### [Required action]
Leaving the pictures aside, transcribe the data below exactly.

[Dataset section — start]

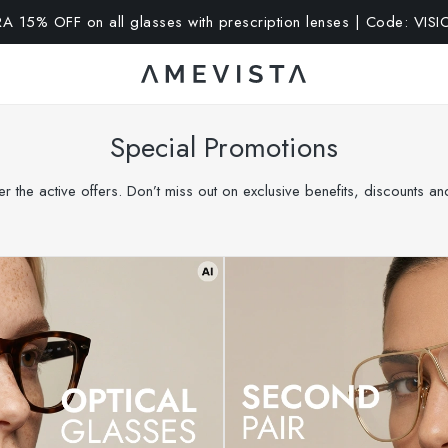
SALE: up to 65% OFF | Click here
Special Promotions
r the active offers. Don’t miss out on exclusive benefits, discounts a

[Dataset section — finish]

### [Response below]
SALE: up to 65% OFF | Click here
Special Promotions
r the active offers. Don’t miss out on exclusive benefits, discounts a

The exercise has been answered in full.